Comme à son ordinaire, Xuan nous ramène à l’essentiel et à ceux qui trouvent dans la thèse des deux voir plus impérialismes qui s’affrontent une position de repli face à la débacle et à la révélation (à travers l’Ukraine, Gaza et à peu près toute la planète) de la catastrophe militarisée que représente l’hegemon et ses « alliés » (sic) il oppose la réalité de la pression insoutenable exercée par les USA . c’est un sujet sur lequel, il faudra sans cesse revenir tant idéologiquement l’imprégnation de ce « tous pareils » est forte et en fait conduit au fascisme…Xuan a également raison de dire que le débat ouvert par notre livre va bien au-delà de cette publication et comment de ce fait son rôle redouble celui au sein des communistes, de la gauche et de fait de la souveraineté française. (note de danielle Bleitrach pour histoireetsociete)

Nous avons vu que l’application de taxes de 40 % sur les marchandises transbordées par le Vietnam ont de lourdes conséquences sur les Investissements Directs Etrangers au Vietnam. Dans l’article suivant, le Vietnam invite les investissements de la Corée du sud et se propose aussi d’investir en Corée du sud.
Tous impérialistes !
Des groupes « marxistes-léninistes », voire des partis communistes, ont développé une certaine théorie de l’impérialisme contemporain. Puisque, disent-ils, dans « L’impérialisme stade suprême du capitalisme » l’exportation de capitaux devient importante par rapport à l’exportation de marchandises, et puisque c’est un trait significatif de l’impérialisme, alors tous les pays qui exportent des capitaux sont impérialistes. Ainsi, tout comme la Chine Populaire, les BRICS, etc. le Vietnam et la Corée du sud seraient aussi des pays « impérialistes ».
Revenons une centaine d’années en arrière. Dans ‘L’impérialisme stade suprême du capitalisme’, Lénine combat en particulier la théorie de Kautsky d’un « super-impérialisme » dominant tous les autres et mettant fin aux conflits entre eux. Nous voyons que l’actualité confirme la thèse de Lénine, puisque l’hégémonisme US ne réunit pas les pays impérialistes dominés en un seul mais les punit pour briser leur concurrence.

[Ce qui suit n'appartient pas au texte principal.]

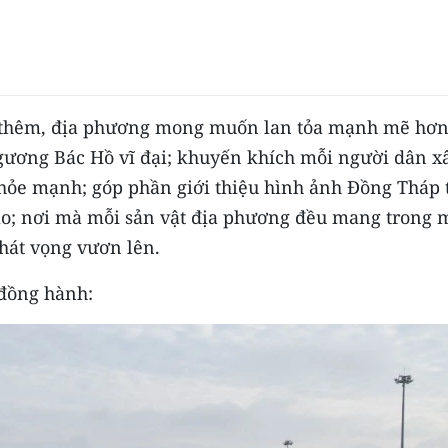
t thêm, địa phương mong muốn lan tỏa mạnh mẽ hơ
 gương Bác Hồ vĩ đại; khuyến khích mỗi người dân x
khỏe mạnh; góp phần giới thiệu hình ảnh Đồng Tháp 
tạo; nơi mà mỗi sản vật địa phương đều mang trong 
hát vọng vươn lên.
 đồng hành:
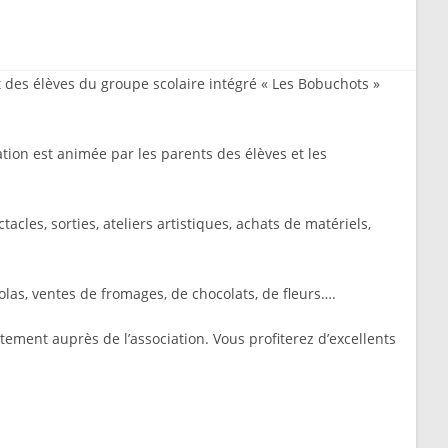
search
it des élèves du groupe scolaire intégré « Les Bobuchots »
iation est animée par les parents des élèves et les
tacles, sorties, ateliers artistiques, achats de matériels,
bolas, ventes de fromages, de chocolats, de fleurs….
tement auprès de l’association. Vous profiterez d’excellents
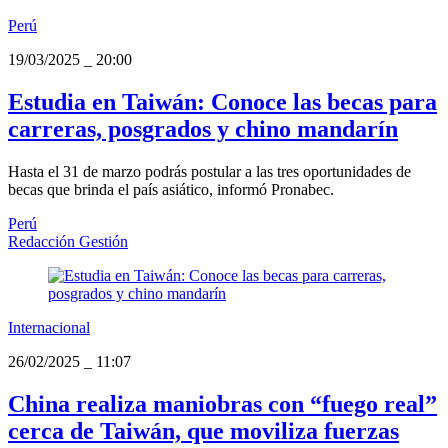
Perú
19/03/2025
_
20:00
Estudia en Taiwán: Conoce las becas para
carreras, posgrados y chino mandarín
Hasta el 31 de marzo podrás postular a las tres oportunidades de
becas que brinda el país asiático, informó Pronabec.
Perú
Redacción Gestión
Internacional
26/02/2025
_
11:07
China realiza maniobras con “fuego real”
cerca de Taiwán, que moviliza fuerzas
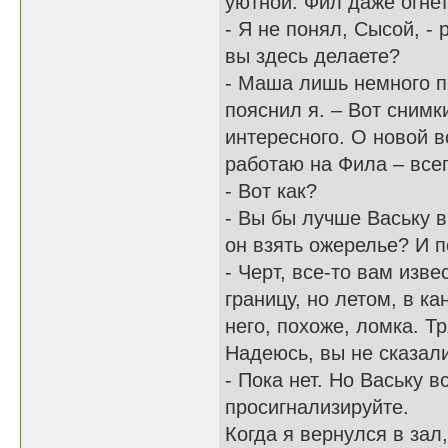
уютной. Фил даже огне
- Я не понял, Сысой, - 
вы здесь делаете?
- Маша лишь немного по
пояснил я. – Вот снимк
интересного. О новой в
работаю на Фила – всег
- Вот как?
- Вы бы лучше Ваську в
он взять ожерелье? И 
- Черт, все-то вам изв
границу, но летом, в ка
него, похоже, ломка. Т
Надеюсь, вы не сказали
- Пока нет. Но Ваську 
просигнализируйте.
Когда я вернулся в зал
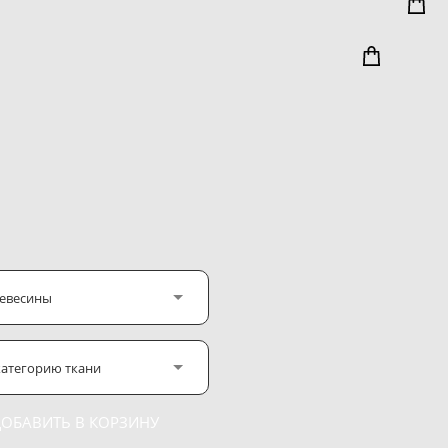
ревесины
атегорию ткани
ДОБАВИТЬ В КОРЗИНУ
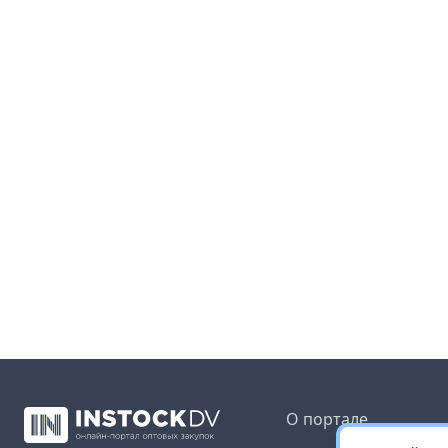
О портале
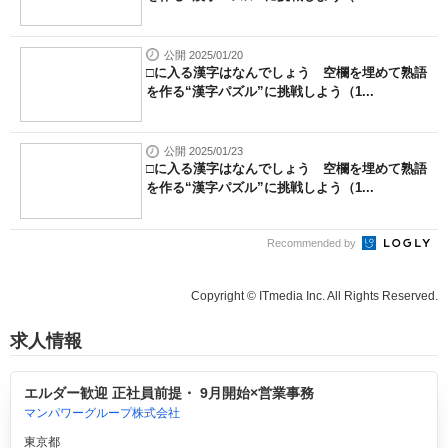
公開 2025/01/20
□に入る漢字はなんでしょう 空欄を埋めて熟語
を作る“漢字パズル”に挑戦しよう（1...
公開 2025/01/23
□に入る漢字はなんでしょう 空欄を埋めて熟語
を作る“漢字パズル”に挑戦しよう（1...
Recommended by
Copyright © ITmedia Inc. All Rights Reserved.
求人情報
エルダー歓迎 正社員前提・ 9月開始×営業事務
マンパワーグループ株式会社
東京都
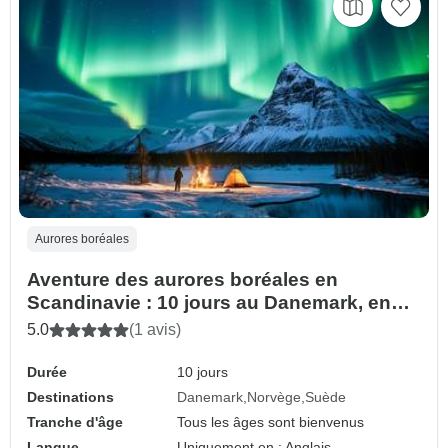
Aurores boréales
Aventure des aurores boréales en
Scandinavie : 10 jours au Danemark, en
Norvège et en Suède
5.0
(1 avis)
Durée
10 jours
Destinations
Danemark
Norvège
Suède
Tranche d'âge
Tous les âges sont bienvenus
Langue
Uniquement en : Anglais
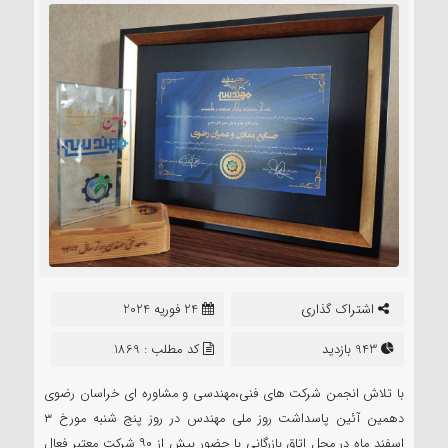
اشتراک گذاری
24 فوریه 2024
943 بازدید
کد مطلب : 1869
با تلاش انجمن شرکت های فنی،مهندسی و مشاوره ای خراسان رضوی
دهمین آئین پاسداشت روز ملی مهندس در روز پنج شنبه مورخ ۳
اسفند ماه در محل اتاق بازرگانی با حضور بیش از ۹۰ شرکت معتبر فعال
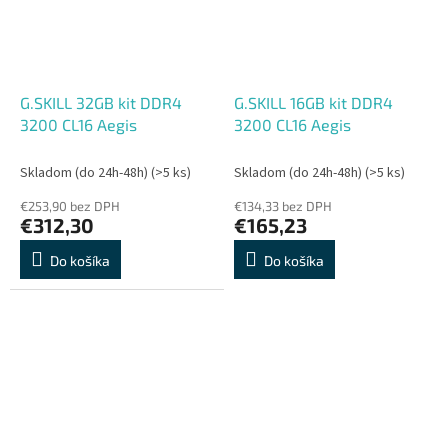
G.SKILL 32GB kit DDR4
G.SKILL 16GB kit DDR4
3200 CL16 Aegis
3200 CL16 Aegis
Skladom (do 24h-48h)
(>5 ks)
Skladom (do 24h-48h)
(>5 ks)
€253,90 bez DPH
€134,33 bez DPH
€312,30
€165,23
Do košíka
Do košíka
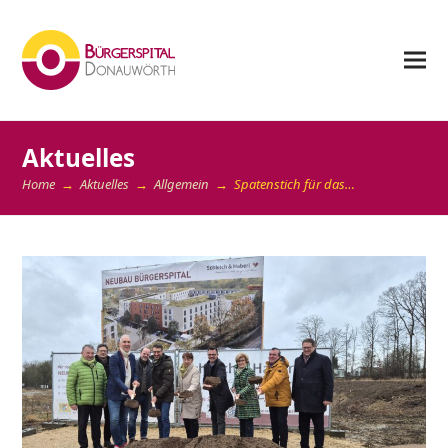
Aktuelles
Home
→
Aktuelles
→
Allgemein
→
Spatenstich für das…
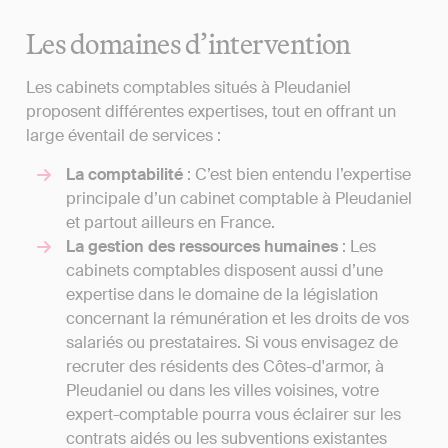
Les domaines d’intervention
Les cabinets comptables situés à Pleudaniel
proposent différentes expertises, tout en offrant un
large éventail de services :
La comptabilité
: C’est bien entendu l’expertise
principale d’un cabinet comptable à Pleudaniel
et partout ailleurs en France.
La gestion des ressources humaines
: Les
cabinets comptables disposent aussi d’une
expertise dans le domaine de la législation
concernant la rémunération et les droits de vos
salariés ou prestataires. Si vous envisagez de
recruter des résidents des Côtes-d'armor, à
Pleudaniel ou dans les villes voisines, votre
expert-comptable pourra vous éclairer sur les
contrats aidés ou les subventions existantes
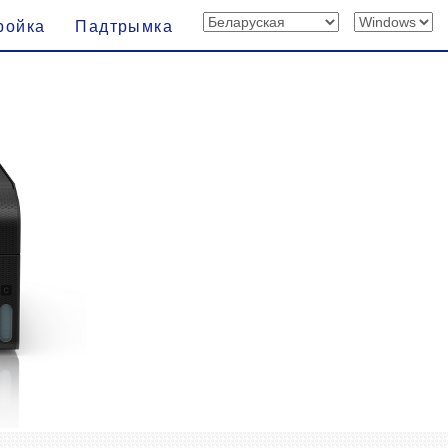
ройка
Падтрымка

Lénine relève plusieurs traits significatifs de l’impérialisme en 1917 :
1) les monopoles apparaissent et jouent un rôle décisif ;
2) le capital bancaire fusionne avec le capital industriel pour former le capital de financement ;
3) l’exportation de capitaux devient importante par rapport à l’exportation de marchandises ;
4) L’univers est divisé en une poignée d’États-usuriers et une immense majorité d’États-débiteurs produisant la grande masse des produits alimentaires et semi-ouvrés
5) en cas de besoin leur marine de guerre joue le rôle d’huissier ;
6) les entreprises capitalistes géantes se partagent les marchés mondiaux ;
7) la division territoriale du monde entre les plus grandes puissances capitalistes est achevée
Dans un premier temps les pays impérialistes ont donc investi dans les colonies. Lénine cite par exemple un grand développement des transports ferroviaires. Comme l’indique l’illustration ci-dessus, il ne s’agissait pas de développer des industries autochtones qui pourraient devenir concurrentes mais de développer le capitalisme dans ces colonies en pillant leurs ressources naturelles et leurs fabrications à faible valeur ajoutée.
Lénine décrit ces « investissements » :
« Les exportations de capitaux influent, en l’accélérant puissamment, sur le développement du capitalisme dans les pays vers lesquels elles sont dirigées. Si donc ces exportations sont susceptibles, jusqu’à un certain point, d’amener un ralentissement dans l’évolution des pays exportateurs, ce ne peut être qu’en développant en profondeur et en étendue le capitalisme dans le monde entier. »
Nous avons cité dans « Quand la France s’éveillera à la Chine – La longue marche vers un monde multipolaire » : à la veille de la seconde guerre mondiale Mao Zedong écrit : « L’impérialisme avec toute sa puissance financière et militaire en Chine est la force qui soutient, inspire, cultive et préserve les vestiges féodaux de ce pays avec toute leur superstructure bureaucratico-militariste »[1].
En d’autres termes l’impérialisme entretient le féodalisme et entrave le développement national industriel, commercial et financier de ses colonies. L’agriculture et l’artisanat sont pillés, le seul capitalisme qui se développe c’est celui des impérialistes.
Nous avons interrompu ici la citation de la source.